- _Your goal_
From the entries below, write out exactly the lines between the line holding "Site : Sénégal" and the line holding "experiences: An integrated", inclusive, excluding any pictures.

- _Data for processing_
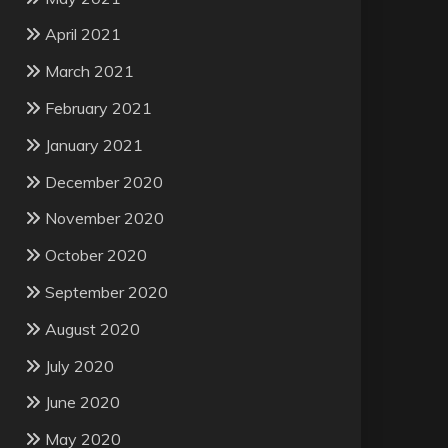
April 2021
March 2021
February 2021
January 2021
December 2020
November 2020
October 2020
September 2020
August 2020
July 2020
June 2020
May 2020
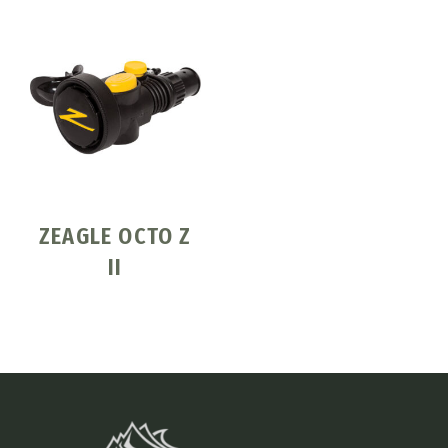
ZEAGLE OCTO Z
II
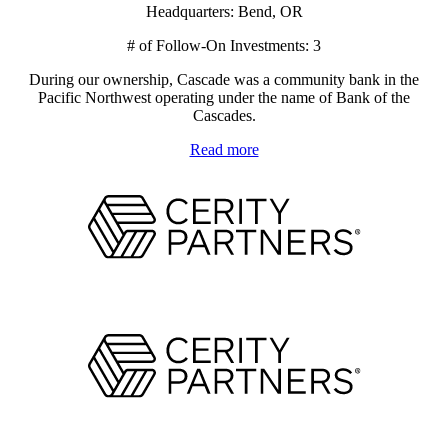
Headquarters: Bend, OR
# of Follow-On Investments: 3
During our ownership, Cascade was a community bank in the
Pacific Northwest operating under the name of Bank of the
Cascades.
Read more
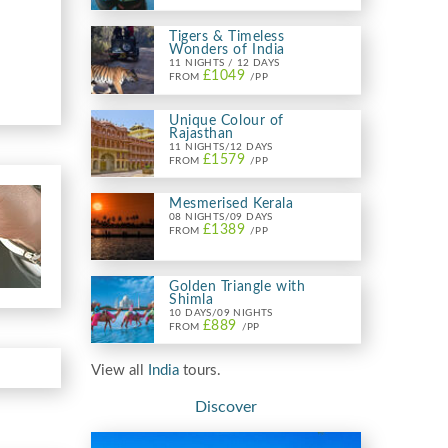
Tigers & Timeless
Wonders of India
11 NIGHTS / 12 DAYS
£1049
FROM
/PP
Unique Colour of
Rajasthan
11 NIGHTS/12 DAYS
£1579
FROM
/PP
Mesmerised Kerala
08 NIGHTS/09 DAYS
£1389
FROM
/PP
Golden Triangle with
Shimla
10 DAYS/09 NIGHTS
£889
FROM
/PP
View all
India
tours.
Discover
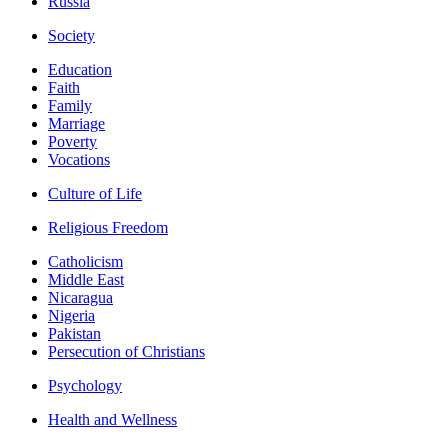
Russia
Society
Education
Faith
Family
Marriage
Poverty
Vocations
Culture of Life
Religious Freedom
Catholicism
Middle East
Nicaragua
Nigeria
Pakistan
Persecution of Christians
Psychology
Health and Wellness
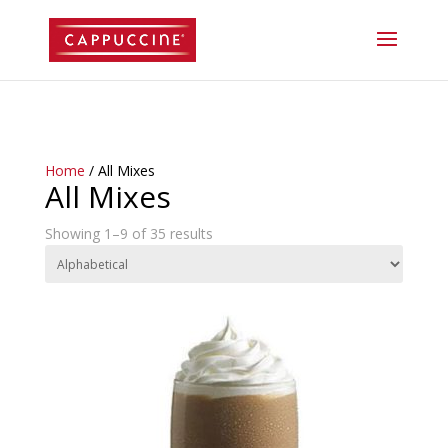
//lost password reset link
Home
/ All Mixes
All Mixes
Showing 1–9 of 35 results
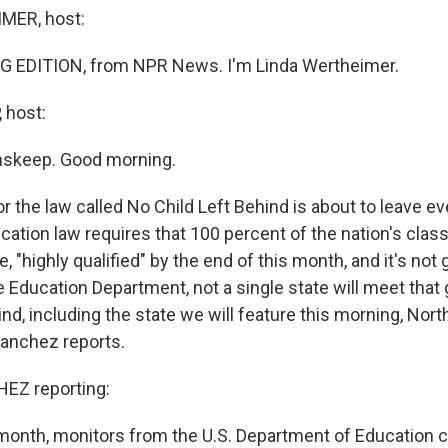
MER, host:
G EDITION, from NPR News. I'm Linda Wertheimer.
 host:
nskeep. Good morning.
r the law called No Child Left Behind is about to leave ev
cation law requires that 100 percent of the nation's cla
e, "highly qualified" by the end of this month, and it's not
 Education Department, not a single state will meet that 
ind, including the state we will feature this morning, Nort
anchez reports.
EZ reporting:
 month, monitors from the U.S. Department of Education 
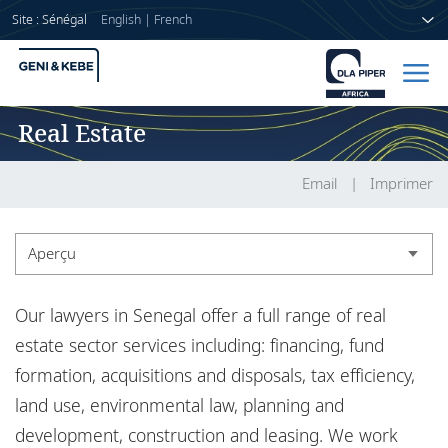
Site : Sénégal
English
|
French
Real Estate
Accueil
Avocats
Email
Imprimer
Secteurs
Aperçu
Compétences
Aperçu
Our lawyers in Senegal offer a full range of real
Actualités
Expérience
estate sector services including: financing, fund
formation, acquisitions and disposals, tax efficiency,
Actualités
land use, environmental law, planning and
A propos de nous
development, construction and leasing. We work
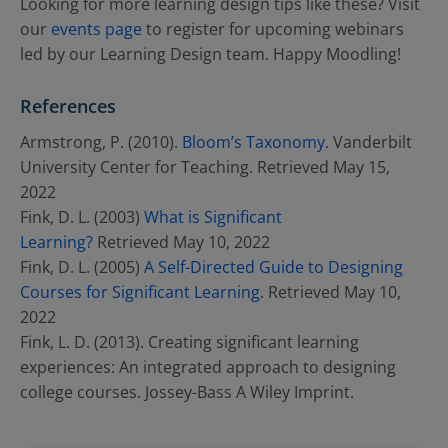
Looking for more learning design tips like these? Visit
our
events page
to register for upcoming webinars
led by our Learning Design team. Happy Moodling!
References
Armstrong, P. (2010).
Bloom’s Taxonomy
. Vanderbilt
University Center for Teaching. Retrieved May 15,
2022
Fink, D. L. (2003)
What is Significant
Learning?
Retrieved May 10, 2022
Fink, D. L. (2005)
A Self-Directed Guide to Designing
Courses for Significant Learning
. Retrieved May 10,
2022
Fink, L. D. (2013). Creating significant learning
experiences: An integrated approach to designing
college courses. Jossey-Bass A Wiley Imprint.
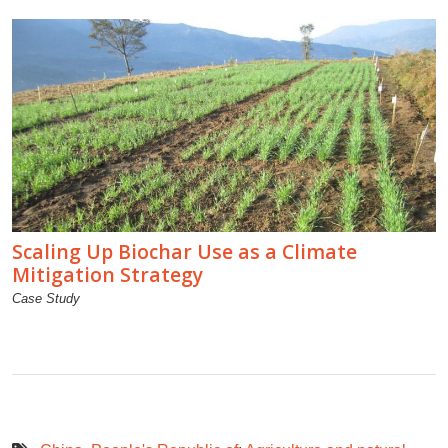
Scaling Up Biochar Use as a Climate
Mitigation Strategy
Case Study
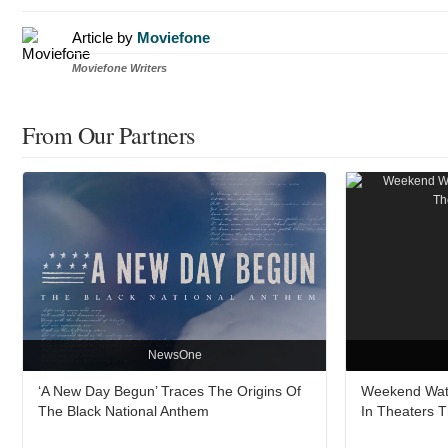
Article by
Moviefone
Moviefone Writers
From Our Partners
NewsOne
‘A New Day Begun’ Traces The Origins Of
Weekend Watc
The Black National Anthem
In Theaters 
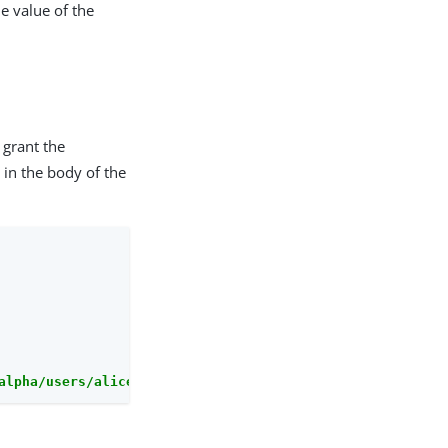
e value of the
 grant the
 in the body of the
alpha/users/alice/uma/pendingrequests/0d7790de-9066-4bb6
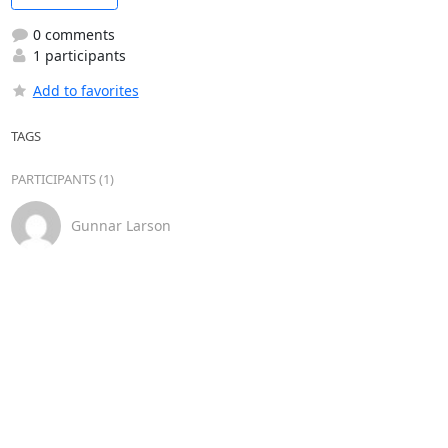
0 comments
1 participants
Add to favorites
TAGS
PARTICIPANTS (1)
Gunnar Larson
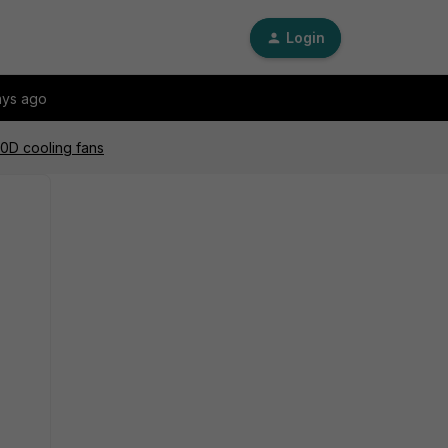
Login
ays ago
00D cooling fans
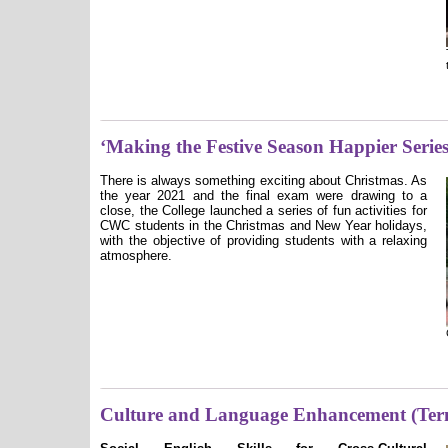
‘Making the Festive Season Happier Series
There is always something exciting about Christmas. As
the year 2021 and the final exam were drawing to a
close, the College launched a series of fun activities for
CWC students in the Christmas and New Year holidays,
with the objective of providing students with a relaxing
atmosphere.
Culture and Language Enhancement (Ter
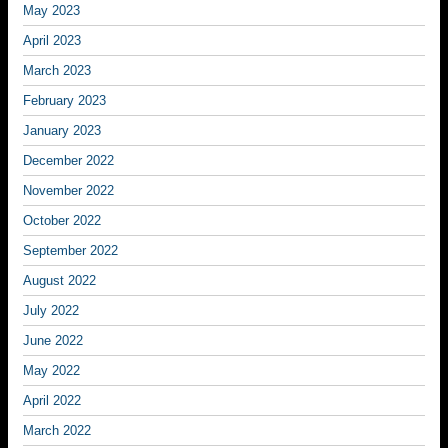
May 2023
April 2023
March 2023
February 2023
January 2023
December 2022
November 2022
October 2022
September 2022
August 2022
July 2022
June 2022
May 2022
April 2022
March 2022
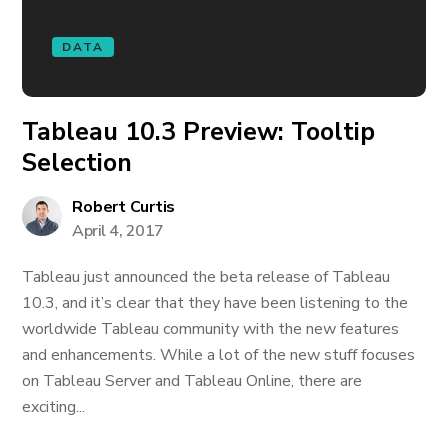
DATA
Tableau 10.3 Preview: Tooltip
Selection
Robert Curtis
April 4, 2017
Tableau just announced the beta release of Tableau
10.3, and it’s clear that they have been listening to the
worldwide Tableau community with the new features
and enhancements. While a lot of the new stuff focuses
on Tableau Server and Tableau Online, there are
exciting...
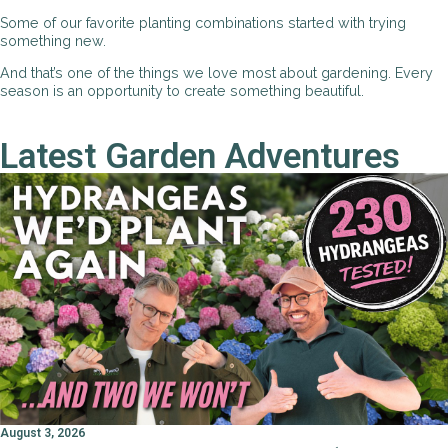
Some of our favorite planting combinations started with trying
something new.
And that’s one of the things we love most about gardening. Every
season is an opportunity to create something beautiful.
Latest Garden Adventures
August 3, 2026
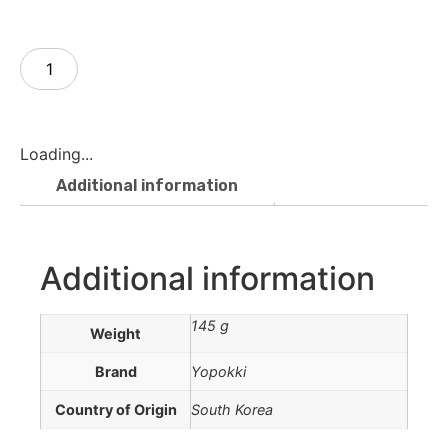
Add to cart
Loading...
Additional information
Additional information
145 g
Weight
Brand
Yopokki
Country of Origin
South Korea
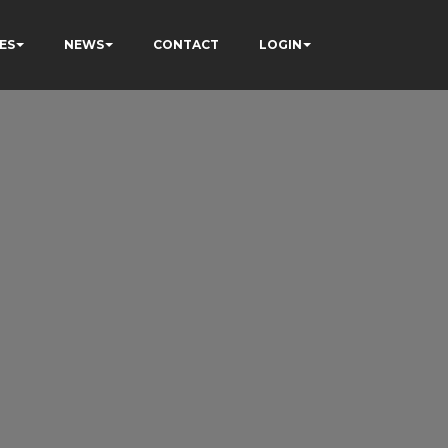
ES
NEWS
CONTACT
LOGIN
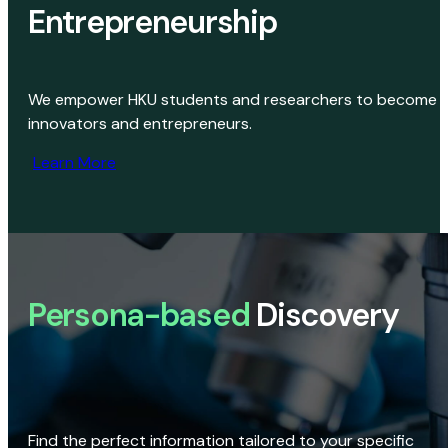
Entrepreneurship
We empower HKU students and researchers to become
innovators and entrepreneurs.
Learn More
Persona-based
Discovery
Find the perfect information tailored to your specific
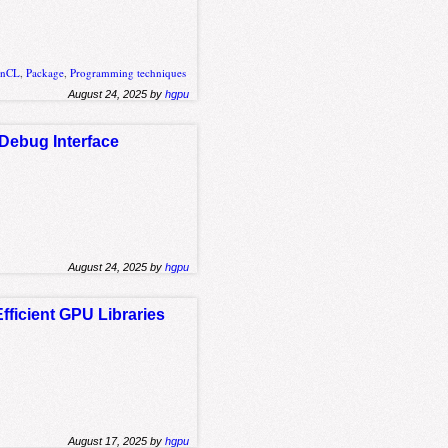
enCL
,
Package
,
Programming techniques
August 24, 2025 by
hgpu
Debug Interface
August 24, 2025 by
hgpu
fficient GPU Libraries
August 17, 2025 by
hgpu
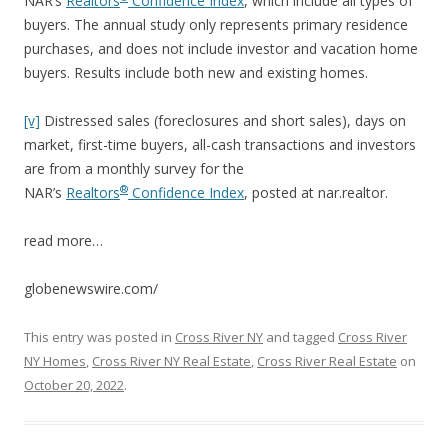
NAR’s
Realtors
Confidence Index
, which include all types of
buyers. The annual study only represents primary residence
purchases, and does not include investor and vacation home
buyers. Results include both new and existing homes.
[v]
Distressed sales (foreclosures and short sales), days on
market, first-time buyers, all-cash transactions and investors
are from a monthly survey for the
®
NAR’s
Realtors
Confidence Index
, posted at nar.realtor.
read more…
globenewswire.com/
This entry was posted in
Cross River NY
and tagged
Cross River
NY Homes
,
Cross River NY Real Estate
,
Cross River Real Estate
on
October 20, 2022
.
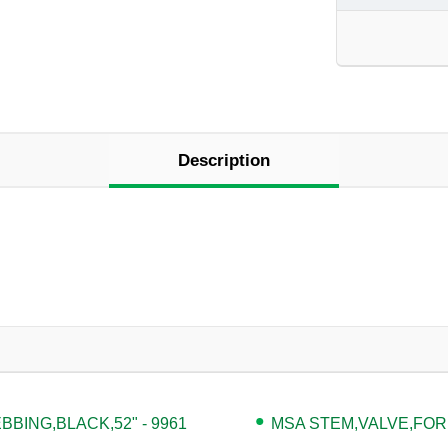
Description
BING,BLACK,52" - 9961
MSA STEM,VALVE,FOR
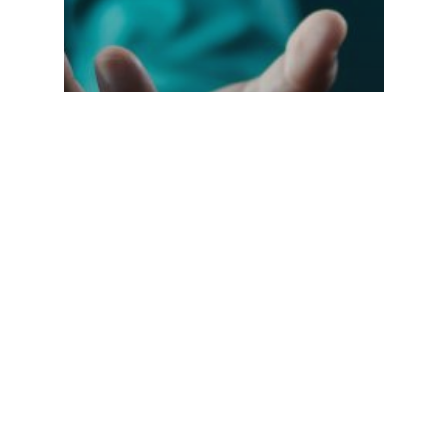
Elevating Customer
Experience in
Hospitality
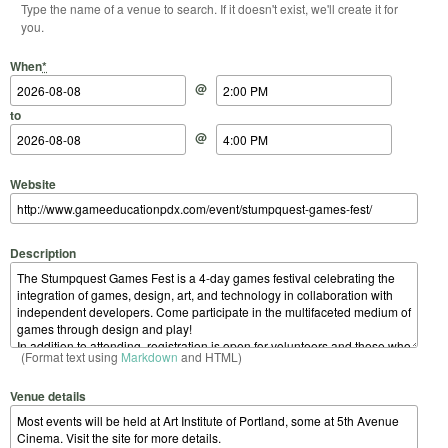
Type the name of a venue to search. If it doesn't exist, we'll create it for
you.
Start Date
Start Time
End Date
End Time
When
*
@
to
@
Website
Description
(Format text using
Markdown
and HTML)
Venue details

- _Task answer_
Site : Sénégal
English
|
French
Real Estate
Accueil
Avocats
Email
Imprimer
Secteurs
Aperçu
Compétences
Aperçu
Our lawyers in Senegal offer a full range of real
Actualités
Expérience
estate sector services including: financing, fund
formation, acquisitions and disposals, tax efficiency,
Actualités
land use, environmental law, planning and
A propos de nous
development, construction and leasing. We work
Looking for more learning design tips like these? Visit
our
events page
to register for upcoming webinars
led by our Learning Design team. Happy Moodling!
References
Armstrong, P. (2010).
Bloom’s Taxonomy
. Vanderbilt
University Center for Teaching. Retrieved May 15,
2022
Fink, D. L. (2003)
What is Significant
Learning?
Retrieved May 10, 2022
Fink, D. L. (2005)
A Self-Directed Guide to Designing
Courses for Significant Learning
. Retrieved May 10,
2022
Fink, L. D. (2013). Creating significant learning
experiences: An integrated approach to designing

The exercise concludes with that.